Unsupervised Domain Adaptation with Temporal-Consistent Self-Training
for 3D Hand-Object Joint Reconstruction
- URL: http://arxiv.org/abs/2012.11260v1
- Date: Mon, 21 Dec 2020 11:27:56 GMT
- Title: Unsupervised Domain Adaptation with Temporal-Consistent Self-Training
for 3D Hand-Object Joint Reconstruction
- Authors: Mengshi Qi, Edoardo Remelli, Mathieu Salzmann, Pascal Fua
- Abstract summary: We introduce an effective approach to addressing this challenge by exploiting 3D geometric constraints within a cycle generative adversarial network (CycleGAN)

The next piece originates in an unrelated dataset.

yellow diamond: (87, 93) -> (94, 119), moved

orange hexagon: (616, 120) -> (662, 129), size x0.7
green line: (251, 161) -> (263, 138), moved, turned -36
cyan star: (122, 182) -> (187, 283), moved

In contrast to most existing works, we propose to enforce short- and long-term temporal consistency to fine-tune the domain-adapted model in a self-supervised fashion.
We will demonstrate that our approach outperforms state-of-the-art 3D hand-object joint reconstruction methods on three widely-used benchmarks.
- Score: 131.34795312667026
- License: http://creativecommons.org/licenses/by-nc-sa/4.0/
- Abstract: Deep learning-solutions for hand-object 3D pose and shape estimation are now
very effective when an annotated dataset is available to train them to handle
the scenarios and lighting conditions they will encounter at test time.
Unfortunately, this is not always the case, and one often has to resort to
training them on synthetic data, which does not guarantee that they will work
well in real situations. In this paper, we introduce an effective approach to
addressing this challenge by exploiting 3D geometric constraints within a cycle
generative adversarial network (CycleGAN) to perform domain adaptation.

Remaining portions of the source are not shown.